The Beast in the Jungle

“She spoke it in a tone so special, in spite of her weakness, that he stared an instant—stared as if some light, hitherto hidden, had shimmered across his vision. Darkness again closed over it, but the gleam had already become for him an idea. ‘Because I haven’t the right——?’
‘Don’t know—when you needn’t,’ she mercifully urged. ‘You needn’t—for we shouldn’t.’
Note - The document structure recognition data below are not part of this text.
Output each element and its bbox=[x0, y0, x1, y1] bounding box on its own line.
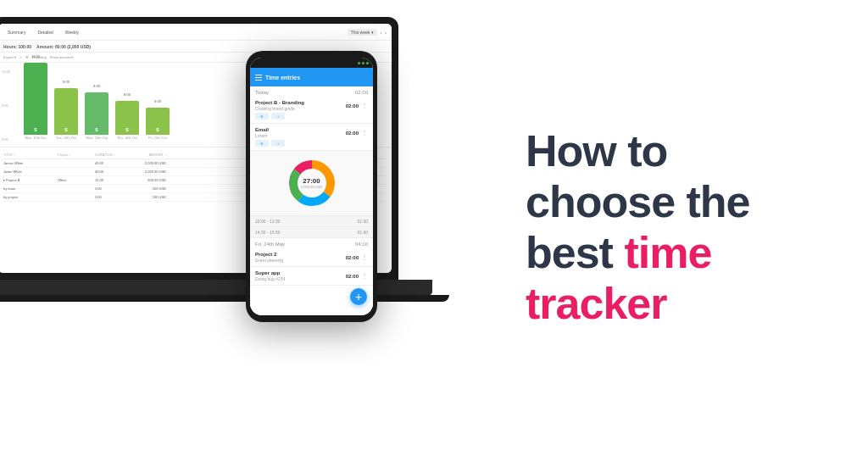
settings-btn[interactable]: ⚙ bbox=[25, 55, 29, 59]
period-info: This week ▾ ‹ › bbox=[348, 29, 387, 36]
signal-dot2 bbox=[362, 62, 364, 64]
show-amount-btn[interactable]: Show amount ▾ bbox=[50, 55, 74, 59]
entry-superapp-row: Super app Doing bug #234 02:00 ⋮ bbox=[255, 270, 368, 281]
nav-next[interactable]: › bbox=[385, 30, 387, 35]
bar-thu: 8:00 $ bbox=[115, 101, 139, 135]
bar-fri-value: 6:00 bbox=[154, 99, 161, 103]
row1-name: James White bbox=[3, 161, 54, 165]
entry-email-left: Email Lorem bbox=[255, 127, 269, 138]
phone-statusbar bbox=[250, 58, 373, 68]
entry-project2-right: 02:00 ⋮ bbox=[346, 253, 368, 261]
y-axis: 11:00 6:00 0:00 bbox=[2, 70, 10, 142]
bar-mon-label: Mon, 11th Oct bbox=[25, 136, 46, 140]
bar-thu-dollar: $ bbox=[125, 127, 128, 132]
signal-dot3 bbox=[366, 62, 369, 64]
entry-branding-menu[interactable]: ⋮ bbox=[361, 102, 368, 109]
entry-superapp-right: 02:00 ⋮ bbox=[346, 272, 368, 280]
entry-superapp[interactable]: Super app Doing bug #234 02:00 ⋮ bbox=[250, 267, 373, 286]
headline-line3-normal: best bbox=[526, 228, 624, 277]
headline-line2: choose the bbox=[526, 177, 750, 228]
entry-project2-desc: Event planning bbox=[255, 258, 283, 263]
nav-prev[interactable]: ‹ bbox=[381, 30, 382, 35]
row3-hours: 15.00 bbox=[95, 178, 120, 182]
entry-superapp-left: Super app Doing bug #234 bbox=[255, 270, 285, 281]
col-hours: DURATION ↕ bbox=[95, 153, 120, 157]
entry-project2-menu[interactable]: ⋮ bbox=[361, 253, 368, 261]
right-section: How to choose the best time tracker bbox=[492, 92, 868, 363]
entry-branding-tags: ⚙ ✓ bbox=[255, 113, 368, 120]
export-btn[interactable]: Export ▾ bbox=[3, 55, 16, 59]
tag-2: ✓ bbox=[271, 113, 285, 120]
hamburger-icon[interactable] bbox=[255, 75, 262, 81]
friday-total: 04:10 bbox=[355, 242, 368, 247]
section-today: Today 02:00 bbox=[250, 86, 373, 97]
bar-thu-value: 8:00 bbox=[124, 92, 131, 97]
entry-superapp-time: 02:00 bbox=[346, 274, 359, 279]
donut-sub: 2,000.00 USD bbox=[301, 185, 322, 189]
headline-line3-highlight: time bbox=[624, 228, 711, 277]
dashboard-topbar: Summary Detailed Weekly This week ▾ ‹ › bbox=[0, 24, 392, 41]
today-label: Today bbox=[255, 90, 269, 95]
bar-wed-value: 9:00 bbox=[93, 84, 100, 88]
y-label-mid: 6:00 bbox=[2, 103, 10, 108]
entry-email-row: Email Lorem 02:00 ⋮ bbox=[255, 127, 368, 138]
headline-line3: best time bbox=[526, 228, 750, 279]
entry-branding-left: Project B - Branding Creating brand guid… bbox=[255, 100, 304, 111]
bar-wrap-thu: 8:00 $ bbox=[115, 75, 139, 135]
total-amount: Amount: 80:00 (2,000 USD) bbox=[36, 44, 91, 49]
entry-superapp-menu[interactable]: ⋮ bbox=[361, 272, 368, 280]
bar-wrap-mon: 11:00 $ bbox=[24, 75, 47, 135]
bar-wed-label: Wed, 13th Oct bbox=[86, 136, 108, 140]
signal-dot bbox=[358, 62, 360, 64]
menu-line2 bbox=[255, 77, 262, 78]
entry-project2-time: 02:00 bbox=[346, 255, 359, 260]
email-tag-2: ✓ bbox=[271, 140, 285, 147]
bar-wrap-fri: 6:00 $ bbox=[146, 75, 170, 135]
share-btn[interactable]: ⤢ bbox=[19, 55, 22, 59]
tab-summary[interactable]: Summary bbox=[3, 28, 30, 36]
entry-project2-row: Project 2 Event planning 02:00 ⋮ bbox=[255, 252, 368, 263]
entry-superapp-name: Super app bbox=[255, 270, 285, 275]
bar-group-mon: 11:00 $ Mon, 11th Oct bbox=[24, 75, 47, 140]
bar-fri-label: Fri, 15th Oct bbox=[148, 136, 167, 140]
row3-project: Office bbox=[58, 178, 92, 182]
bar-group-wed: 9:00 $ Wed, 13th Oct bbox=[85, 75, 108, 140]
entry-email-menu[interactable]: ⋮ bbox=[361, 129, 368, 136]
fab-button[interactable]: + bbox=[350, 288, 367, 305]
tab-detailed[interactable]: Detailed bbox=[33, 28, 57, 36]
entry-email-right: 02:00 ⋮ bbox=[346, 129, 368, 136]
phone-app-header: Time entries bbox=[250, 68, 373, 86]
entry-email[interactable]: Email Lorem 02:00 ⋮ ⚙ ✓ bbox=[250, 124, 373, 151]
time-range-1-value: 01:00 bbox=[357, 219, 368, 224]
bar-group-tue: 9:00 $ Tue, 12th Oct bbox=[54, 75, 78, 140]
entry-branding-right: 02:00 ⋮ bbox=[346, 102, 368, 109]
phone-mockup: Time entries Today 02:00 Project B - Bra… bbox=[246, 51, 377, 322]
menu-line3 bbox=[255, 80, 262, 81]
bar-wed: 9:00 $ bbox=[85, 92, 108, 135]
entry-superapp-desc: Doing bug #234 bbox=[255, 276, 285, 281]
bar-tue-value: 9:00 bbox=[63, 80, 70, 84]
entry-branding-time: 02:00 bbox=[346, 103, 359, 108]
bar-mon-value: 11:00 bbox=[31, 54, 40, 58]
period-selector[interactable]: This week ▾ bbox=[348, 29, 377, 36]
entry-email-tags: ⚙ ✓ bbox=[255, 140, 368, 147]
row5-hours: 2.00 bbox=[95, 195, 120, 199]
entry-project2[interactable]: Project 2 Event planning 02:00 ⋮ bbox=[250, 248, 373, 267]
time-range-1-label: 10:00 - 11:30 bbox=[255, 219, 280, 224]
entry-branding[interactable]: Project B - Branding Creating brand guid… bbox=[250, 97, 373, 124]
bar-wrap-tue: 9:00 $ bbox=[54, 75, 78, 135]
tab-weekly[interactable]: Weekly bbox=[61, 28, 83, 36]
bar-tue-label: Tue, 12th Oct bbox=[56, 136, 76, 140]
y-label-top: 11:00 bbox=[2, 70, 10, 74]
row4-hours: 3.00 bbox=[95, 186, 120, 191]
left-section: Summary Detailed Weekly This week ▾ ‹ › … bbox=[0, 0, 492, 456]
entry-branding-row: Project B - Branding Creating brand guid… bbox=[255, 100, 368, 111]
y-label-bot: 0:00 bbox=[2, 137, 10, 142]
headline-line4: tracker bbox=[526, 279, 750, 330]
entry-email-project: Email bbox=[255, 127, 269, 132]
entry-email-desc: Lorem bbox=[255, 133, 269, 138]
bar-wed-dollar: $ bbox=[95, 127, 97, 132]
menu-line1 bbox=[255, 75, 262, 75]
entry-project2-left: Project 2 Event planning bbox=[255, 252, 283, 263]
today-total: 02:00 bbox=[355, 90, 368, 95]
‘Shouldn’t?’ If he could but know what she meant!
‘No—it’s too much.’
‘Too much?’ he still asked—but with a mystification that was the next moment, of a sudden, to give way. Her words, if they meant something, affected him in this light—the light also of her wasted face—as meaning all, and the sense of what knowledge had been for herself came over him with a rush which broke through into a question. ‘Is it of that, then, you’re dying?’
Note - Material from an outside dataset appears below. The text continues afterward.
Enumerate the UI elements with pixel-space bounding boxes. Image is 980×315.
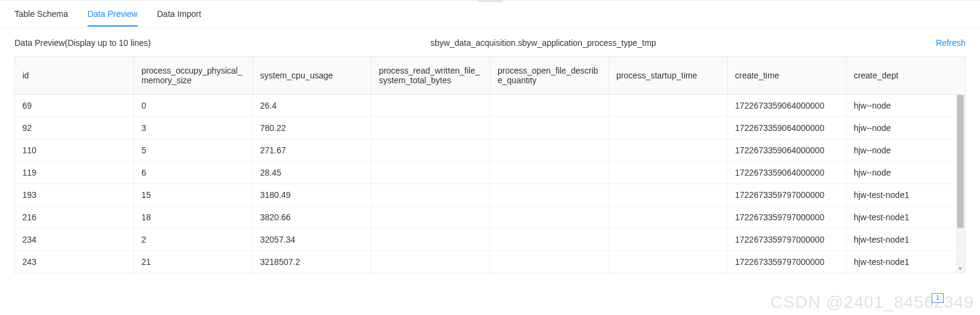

She but watched him, gravely at first, as if to see, with this, where he was, and she might have seen something, or feared something, that moved her sympathy. ‘I would live for you still—if I could.’ Her eyes closed for a little, as if withdrawn into herself, she were, for a last time, trying. ‘But I can’t!’ she said as she raised them again to take leave of him.”

“The Beast in the Jungle.” In The Better Sort. New York: Scribner, 1903. Internet Archive. http://archive.org/details/bettersort00jamegoog. 232-233

What is the function of the choppy, ambiguous dialogue preceding/during this passage, considering Marcher’s tragic realization? What is May trying to say to him here?